Ken Moffat wrote:
> ----- Forwarded message from Ken Moffat <[email protected]> -----
> 
>  Sent this after a very long night, but it doesn't seem to have
> arrived.  Trying again.
> 
>  Well, I've now fixed my mouse (cable problems) and tested gdm.
> I've now got it "working" (i.e. able to use my xsession files for
> 'startfluxbox' and 'icewm-session', and now, at last, gnome itself
> has found the applications (item 1.1 below) :
> 
>  This is a summary of play:
> 
> 1.  I built in /usr, and went with /etc/gnome for GNOME_SYSCONFDIR.
> People have already pointed out that /etc is more normal.  For gdm,
> if gnome-settings-daemon.desktop is not in /etc/gnome/xdg/autostart
> (there are other places on its search path, but /etc/gnome and
> /etc/gnome-3.2 are not among them), then gdm will fail to start (the
> details are logged in /var/log/daemon.log.  I have no idea what
> happens if you build somewhere else such as /opt/gnome.

I suppose I should build gnome in /opt/gnome to check it out.  I've been 
trying out Ubuntu on a new box lately and find the user interface 
terrible (I switched it to KDE).

On ubuntu there is:

/etc/gnome
   defaults.list  menus.blacklist
/etc/gnome-app-install
   packages-whitelist
/etc/gnome-settings-daemon
   xrandr/  (empty)
/etc/gnome-vfs-2.0
   modules/
     default-modules.conf  extra-modules.conf

There is also ~/.gnome2

For kde, there is nothing in /etc, but there is in ~/.kde.

> 1.1 Originally, I was going to say that I had gdm working, but only
> for non-gnome windowmanagers.  The problem is another side-effect of
> not putting everything in /etc/xdg : the menus (in my case) are in
> /etc/gnome/xdg/menus - metacity (and presumably gnome-shell) can't
> find them, so although it will let you access 'places'  (e.g. ~/)
> and logout, you can't do anything!  Symlinking the menus from
> /etc/xdg solved that.
> 
> 1.2 I suppose we could stress that anyone not building in /usr &&
> /etc needs to provide symlinks in /etc/xdg if they want to use gdm ?

That seems a logical thing to do.

> 2.  The bootscript is old-style.  Works, but not in the current
> Provides/Required-Start/... style.  If I was motivated, I could
> probably come up with something, but whether it would have the
> correct names for the variables is anybody's guess.  I still think
> the old scripts were better because they were easy to understand -
> no doubt there is a key somewhere explaining things such as
> "$network", but I suspect it is in a locked drawer in a room marked
> "beware of the leopard" ;-)

Not really:  http://wiki.debian.org/LSBInitScripts

I can update the script easily enough if the commands are still current, 
Are they basically still:

        start) loadproc gdm ;;
         stop) if [ -f $pidfile ]; then loadproc gdm-stop; fi ;;
       reload) loadproc gdm-safe-restart ;;
      restart) loadproc gdm-restart ;;

> 3. The default gnome session installed by gdm (i.e. without d-bus)
> reports an error, something along the lines of failing to find the
> clock applet.  Since D-Bus is *required* for gnome (e.g.
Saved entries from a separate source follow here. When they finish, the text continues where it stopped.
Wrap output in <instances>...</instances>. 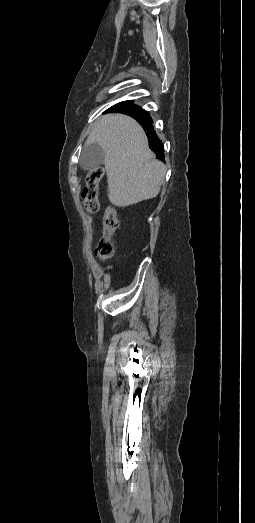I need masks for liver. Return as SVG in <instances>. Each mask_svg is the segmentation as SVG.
Returning a JSON list of instances; mask_svg holds the SVG:
<instances>
[{"instance_id": "6515ba94", "label": "liver", "mask_w": 255, "mask_h": 523, "mask_svg": "<svg viewBox=\"0 0 255 523\" xmlns=\"http://www.w3.org/2000/svg\"><path fill=\"white\" fill-rule=\"evenodd\" d=\"M97 142L105 152L108 198L125 208L158 196L167 172L148 146L141 126L123 114L102 116L91 130L85 146Z\"/></svg>"}]
</instances>
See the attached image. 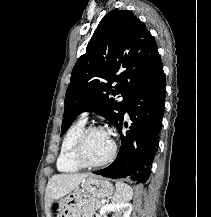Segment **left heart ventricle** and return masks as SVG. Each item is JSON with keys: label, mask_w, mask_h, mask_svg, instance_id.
Instances as JSON below:
<instances>
[{"label": "left heart ventricle", "mask_w": 211, "mask_h": 217, "mask_svg": "<svg viewBox=\"0 0 211 217\" xmlns=\"http://www.w3.org/2000/svg\"><path fill=\"white\" fill-rule=\"evenodd\" d=\"M112 149V141L105 131H91L86 140L85 154L88 160L98 162L105 159Z\"/></svg>", "instance_id": "1"}]
</instances>
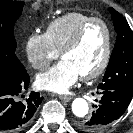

GConf needs
> d-bus glib bindings), we could either overwrite the inadequate
> version it supplies, or perhaps better (to retain the translations -
> see attachment) sed Exec= and TryExec= to use the book's
> preferences.  Either way, the sentence "If you have D-BUS installed
> and you want to start the session D-BUS daemon..." needs to be
> reworded.  I suspect the suggestion to use gdm without D-Bus is just
> historical baggage, 

It is required for build.  daemon/main.c has an unconditional
#include <dbus/dbus-glib.h>.

> but I don't understand why gdm ships a version
> that can't find everything.  Maybe something else is in the wrong
> place ?

Perhaps we could find the search locations from the source?
It looks like you can toggle debug messages with the signal USR1.

> 4. For many of the PAM files in /etc/pam.d we chmod them to 644
> after root has created them, but for a couple of newer ones the
> chmod is not mentioned.  Looking at my results, they are 644 -
> should be keep the chmod in case people have weird settings, and
> therefore do it for all these files, or can we just assume
> everything will be ok ?

It really depends on umask.  I'd say we need to be consistent.

>  I'll also note that something about the gdm window (probably the
> buttons - they seem a bit OS9, i.e 1990s mac) offends my sense of
> taste: usually I don't particularly care, and the striped blue
> background looks ok if you like that sort of thing, but I do wonder
> where they are going with this.  Perhaps it looks better on more
> powerful hardware which doesn't use the fallback - even the Sandy
> Bridge i3/i965 I bought last week doesn't fit the bill for
> gnome-shell, so who knows.

I think it's the video hw, not the cpu.

> I still plan to look at the gnome dependencies (to reduce what we
> list by removing implicit deps), and I guess I can tag gdm as tested
> in 7.0 - subject to agreement on dealing with the consequences of
> not building in /usr and /etc.  But for the remaining points above,
> I'm not sure.

If it basically works, then it works.  If we need to go back and add 
some configuration issues later, than it sill works.